// publications / [3] predicting gene and protein function
Inferring microbial gene function:
- The evolutionary signal in metagenome phyletic profiles predicts many gene functions. V Vidulin, T Smuc, S Dzeroski, F Supek (2018) Microbiome.
An increasing availability of microbiome DNA sequencing data provides an opportunity to infer gene function in a systematic manner // Metagenome phyletic profiles (MPPs) can accurately predict 826 Gene Ontology functional categories // MPPs derived from diverse environments infer distinct, non-overlapping sets of gene functions
- Inferring gene function from evolutionary change in signatures of translation efficiency. A Krisko, T Copic, T Gabaldón, B Lehner, F Supek (2014) Genome Biology.
The changes in codon adaptation in orthologous gene families can systematically predict function of many genes by employing machine learning to rule out confounding variables. We have experimentally validated novel roles in adaptation to environmental stressors (oxygen, heat, salinity) for tens of E. coli genes.
Predicting oncogenes:
- Systematic discovery of germline cancer predisposition genes through the identification of somatic second hits. S Park, F Supek, B Lehner (2018) Nature Communications.
A statistical method, ALFRED, tests Knudson’s two-hit hypothesis to systematically identify inherited cancer predisposing genes // We identify novel genes, such as the chromatin modifier NSD1, which cause cancer through germline variants and somatic loss-of-heterozygosity // 1 in 50 tumors is associated with novel ALFRED genes
Methods for gene function prediction:
- Extensive complementarity between gene function prediction methods. V Vidulin, T Smuc, F Supek (2016) Bioinformatics.

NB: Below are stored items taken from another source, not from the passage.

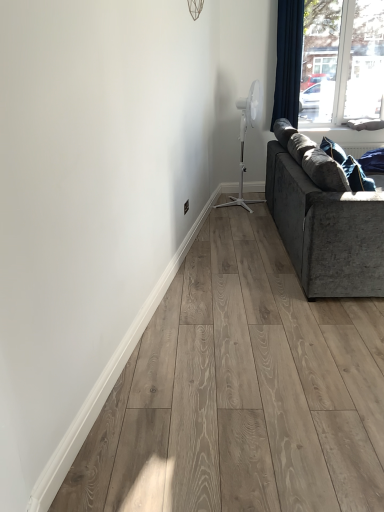 Question: Is white plastic fan at upper right shorter than velvet grey couch at right?

Choices:
 (A) no
 (B) yes

Answer: (A)

Question: From the image's perspective, does white plastic fan at upper right appear lower than velvet grey couch at right?

Choices:
 (A) no
 (B) yes

Answer: (A)

Question: From a real-world perspective, is white plastic fan at upper right located beneath velvet grey couch at right?

Choices:
 (A) no
 (B) yes

Answer: (A)

Question: Is white plastic fan at upper right at the right side of velvet grey couch at right?

Choices:
 (A) yes
 (B) no

Answer: (B)

Question: Can you confirm if white plastic fan at upper right is thinner than velvet grey couch at right?

Choices:
 (A) yes
 (B) no

Answer: (A)

Question: In the image, is white plastic fan at upper right positioned in front of or behind transparent glass window at upper right?

Choices:
 (A) front
 (B) behind

Answer: (A)

Question: Is point (240, 204) positioned closer to the camera than point (350, 84)?

Choices:
 (A) closer
 (B) farther

Answer: (A)

Question: Is white plastic fan at upper right to the left or to the right of transparent glass window at upper right in the image?

Choices:
 (A) right
 (B) left

Answer: (B)

Question: Is white plastic fan at upper right wider or thinner than transparent glass window at upper right?

Choices:
 (A) thin
 (B) wide

Answer: (B)

Question: Relative to velvet grey couch at right, is denim pillow at lower right in front or behind?

Choices:
 (A) front
 (B) behind

Answer: (B)

Question: In terms of size, does denim pillow at lower right appear bigger or smaller than velvet grey couch at right?

Choices:
 (A) big
 (B) small

Answer: (B)

Question: Does point (349, 166) appear closer or farther from the camera than point (292, 236)?

Choices:
 (A) farther
 (B) closer

Answer: (B)

Question: Would you say denim pillow at lower right is to the left or to the right of velvet grey couch at right in the picture?

Choices:
 (A) left
 (B) right

Answer: (A)

Question: Does point (370, 187) appear closer or farther from the camera than point (324, 24)?

Choices:
 (A) farther
 (B) closer

Answer: (B)

Question: In terms of width, does denim pillow at lower right look wider or thinner when compared to transparent glass window at upper right?

Choices:
 (A) wide
 (B) thin

Answer: (A) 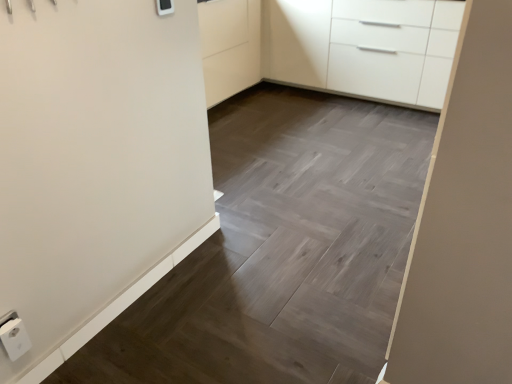 Describe the element at coordinates (14, 337) in the screenshot. I see `white plastic electric outlet at lower left` at that location.

Measure the distance between point (400,72) and camera.

Point (400,72) and camera are 3.47 meters apart from each other.

What do you see at coordinates (364, 46) in the screenshot? I see `white glossy cabinet at upper right` at bounding box center [364, 46].

Locate an element on the screen. white plastic light switch at upper center is located at coordinates (164, 7).

From the image's perspective, is white plastic light switch at upper center above or below white plastic electric outlet at lower left?

Clearly, from the image's perspective, white plastic light switch at upper center is above white plastic electric outlet at lower left.

Does white plastic light switch at upper center appear on the left side of white plastic electric outlet at lower left?

No.

Is white plastic light switch at upper center surrounding white plastic electric outlet at lower left?

No, white plastic electric outlet at lower left is located outside of white plastic light switch at upper center.

Is the surface of white plastic light switch at upper center in direct contact with white plastic electric outlet at lower left?

No, white plastic light switch at upper center is not next to white plastic electric outlet at lower left.

From a real-world perspective, who is located higher, white glossy cabinet at upper right or white plastic electric outlet at lower left?

In real-world perspective, white glossy cabinet at upper right is above.

Where is `electric outlet that is below the white glossy cabinet at upper right (from the image's perspective)`? The image size is (512, 384). electric outlet that is below the white glossy cabinet at upper right (from the image's perspective) is located at coordinates (14, 337).

From their relative heights in the image, would you say white glossy cabinet at upper right is taller or shorter than white plastic electric outlet at lower left?

Considering their sizes, white glossy cabinet at upper right has more height than white plastic electric outlet at lower left.

Considering the positions of objects white glossy cabinet at upper right and white plastic electric outlet at lower left in the image provided, who is in front, white glossy cabinet at upper right or white plastic electric outlet at lower left?

Positioned in front is white plastic electric outlet at lower left.

Looking at this image, is white plastic electric outlet at lower left situated inside white plastic light switch at upper center or outside?

white plastic electric outlet at lower left exists outside the volume of white plastic light switch at upper center.

From a real-world perspective, which is physically above, white plastic electric outlet at lower left or white plastic light switch at upper center?

white plastic light switch at upper center is physically above.

Considering the positions of objects white plastic electric outlet at lower left and white plastic light switch at upper center in the image provided, who is in front, white plastic electric outlet at lower left or white plastic light switch at upper center?

Positioned in front is white plastic electric outlet at lower left.

Is white glossy cabinet at upper right surrounding white plastic light switch at upper center?

Actually, white plastic light switch at upper center is outside white glossy cabinet at upper right.

Is white glossy cabinet at upper right wider than white plastic light switch at upper center?

Indeed, white glossy cabinet at upper right has a greater width compared to white plastic light switch at upper center.

From the image's perspective, is white glossy cabinet at upper right above or below white plastic light switch at upper center?

white glossy cabinet at upper right is above white plastic light switch at upper center.

Consider the image. Considering the sizes of white glossy cabinet at upper right and white plastic light switch at upper center in the image, is white glossy cabinet at upper right taller or shorter than white plastic light switch at upper center?

Clearly, white glossy cabinet at upper right is taller compared to white plastic light switch at upper center.

Measure the distance from white plastic electric outlet at lower left to white glossy cabinet at upper right.

They are 10.50 feet apart.

From a real-world perspective, who is located higher, white plastic electric outlet at lower left or white glossy cabinet at upper right?

In real-world perspective, white glossy cabinet at upper right is above.

Consider the image. Is white plastic electric outlet at lower left directly adjacent to white glossy cabinet at upper right?

white plastic electric outlet at lower left and white glossy cabinet at upper right are clearly separated.

In terms of width, does white plastic electric outlet at lower left look wider or thinner when compared to white glossy cabinet at upper right?

In the image, white plastic electric outlet at lower left appears to be more narrow than white glossy cabinet at upper right.

Which is in front, white plastic light switch at upper center or white glossy cabinet at upper right?

white plastic light switch at upper center.

Can you see white plastic light switch at upper center touching white glossy cabinet at upper right?

No, white plastic light switch at upper center is not with white glossy cabinet at upper right.

From the image's perspective, is white plastic light switch at upper center under white glossy cabinet at upper right?

Indeed, from the image's perspective, white plastic light switch at upper center is shown beneath white glossy cabinet at upper right.

From a real-world perspective, between white plastic light switch at upper center and white glossy cabinet at upper right, who is vertically higher?

white plastic light switch at upper center.

Identify the location of light switch above the white plastic electric outlet at lower left (from the image's perspective). (164, 7).

I want to click on electric outlet below the white glossy cabinet at upper right (from the image's perspective), so click(14, 337).

Based on their spatial positions, is white plastic electric outlet at lower left or white plastic light switch at upper center further from white glossy cabinet at upper right?

Based on the image, white plastic electric outlet at lower left appears to be further to white glossy cabinet at upper right.

Which object lies nearer to the anchor point white glossy cabinet at upper right, white plastic light switch at upper center or white plastic electric outlet at lower left?

white plastic light switch at upper center lies closer to white glossy cabinet at upper right than the other object.

Considering their positions, is white plastic electric outlet at lower left positioned closer to white plastic light switch at upper center than white glossy cabinet at upper right?

white plastic electric outlet at lower left is closer to white plastic light switch at upper center.

Estimate the real-world distances between objects in this image. Which object is further from white plastic electric outlet at lower left, white glossy cabinet at upper right or white plastic light switch at upper center?

white glossy cabinet at upper right.

When comparing their distances from white plastic light switch at upper center, does white glossy cabinet at upper right or white plastic electric outlet at lower left seem further?

Based on the image, white glossy cabinet at upper right appears to be further to white plastic light switch at upper center.

Looking at the image, which one is located further to white plastic electric outlet at lower left, white plastic light switch at upper center or white glossy cabinet at upper right?

Based on the image, white glossy cabinet at upper right appears to be further to white plastic electric outlet at lower left.

The height and width of the screenshot is (384, 512). In order to click on light switch between white glossy cabinet at upper right and white plastic electric outlet at lower left in the up-down direction in this screenshot , I will do `click(164, 7)`. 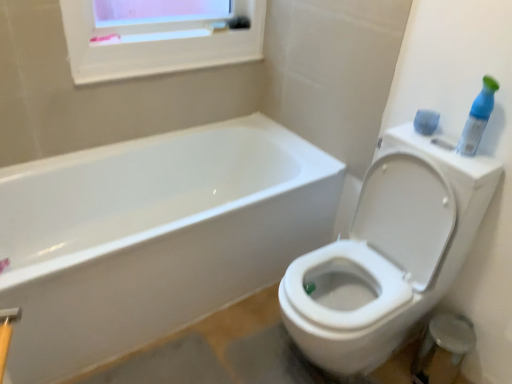 Question: Should I look upward or downward to see blue plastic spray bottle at upper right?

Choices:
 (A) up
 (B) down

Answer: (A)

Question: Is white glossy toilet at right closer to the viewer compared to blue plastic spray bottle at upper right?

Choices:
 (A) no
 (B) yes

Answer: (B)

Question: Would you say blue plastic spray bottle at upper right is part of white glossy toilet at right's contents?

Choices:
 (A) no
 (B) yes

Answer: (A)

Question: Is white glossy toilet at right oriented away from blue plastic spray bottle at upper right?

Choices:
 (A) yes
 (B) no

Answer: (B)

Question: Is white glossy toilet at right next to blue plastic spray bottle at upper right and touching it?

Choices:
 (A) no
 (B) yes

Answer: (A)

Question: Is white glossy toilet at right wider than blue plastic spray bottle at upper right?

Choices:
 (A) yes
 (B) no

Answer: (A)

Question: Considering the relative sizes of white glossy toilet at right and blue plastic spray bottle at upper right in the image provided, is white glossy toilet at right smaller than blue plastic spray bottle at upper right?

Choices:
 (A) yes
 (B) no

Answer: (B)

Question: Considering the relative sizes of blue plastic spray bottle at upper right and white glossy toilet at right in the image provided, is blue plastic spray bottle at upper right taller than white glossy toilet at right?

Choices:
 (A) yes
 (B) no

Answer: (B)

Question: From the image's perspective, is blue plastic spray bottle at upper right below white glossy toilet at right?

Choices:
 (A) no
 (B) yes

Answer: (A)

Question: Considering the relative sizes of blue plastic spray bottle at upper right and white glossy toilet at right in the image provided, is blue plastic spray bottle at upper right bigger than white glossy toilet at right?

Choices:
 (A) no
 (B) yes

Answer: (A)

Question: Is white glossy toilet at right a part of blue plastic spray bottle at upper right?

Choices:
 (A) no
 (B) yes

Answer: (A)

Question: From the image's perspective, is blue plastic spray bottle at upper right over white glossy toilet at right?

Choices:
 (A) no
 (B) yes

Answer: (B)

Question: Is the position of blue plastic spray bottle at upper right less distant than that of white glossy toilet at right?

Choices:
 (A) no
 (B) yes

Answer: (A)

Question: Based on their sizes in the image, would you say white glossy toilet at right is bigger or smaller than blue plastic spray bottle at upper right?

Choices:
 (A) big
 (B) small

Answer: (A) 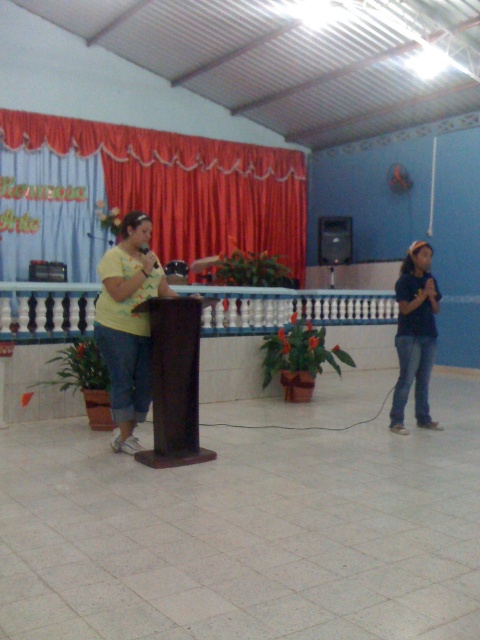 Is yellow matte shirt at center shorter than denim jeans at right?

Incorrect, yellow matte shirt at center's height does not fall short of denim jeans at right's.

Describe the element at coordinates (128, 324) in the screenshot. The image size is (480, 640). I see `yellow matte shirt at center` at that location.

Locate an element on the screen. yellow matte shirt at center is located at coordinates (128, 324).

Where is `red velvet curtain at upper center`? red velvet curtain at upper center is located at coordinates (186, 184).

Can you confirm if red velvet curtain at upper center is positioned below yellow matte shirt at center?

No.

Image resolution: width=480 pixels, height=640 pixels. Describe the element at coordinates (186, 184) in the screenshot. I see `red velvet curtain at upper center` at that location.

Where is `red velvet curtain at upper center`? red velvet curtain at upper center is located at coordinates (186, 184).

Who is positioned more to the left, red velvet curtain at upper center or denim jeans at right?

red velvet curtain at upper center

Does red velvet curtain at upper center appear under denim jeans at right?

No.

Who is more forward, (144,132) or (420,326)?

Point (420,326)

At what (x,y) coordinates should I click in order to perform the action: click on red velvet curtain at upper center. Please return your answer as a coordinate pair (x, y). Looking at the image, I should click on (186, 184).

We analyzed 5 million genes from 2071 genomes to evaluate established methodologies for automated function prediction (AFP). While >1000 functions yielded reliable predictions, the majority of these were accessible to only one or two of the methods. Different methods tend to assign a function to non-overlapping sets of genes. Genomic AFP methods display a striking complementary, both gene-wise and function-wise.
"Prediction is very difficult, especially about the future." -- Niels Bohr.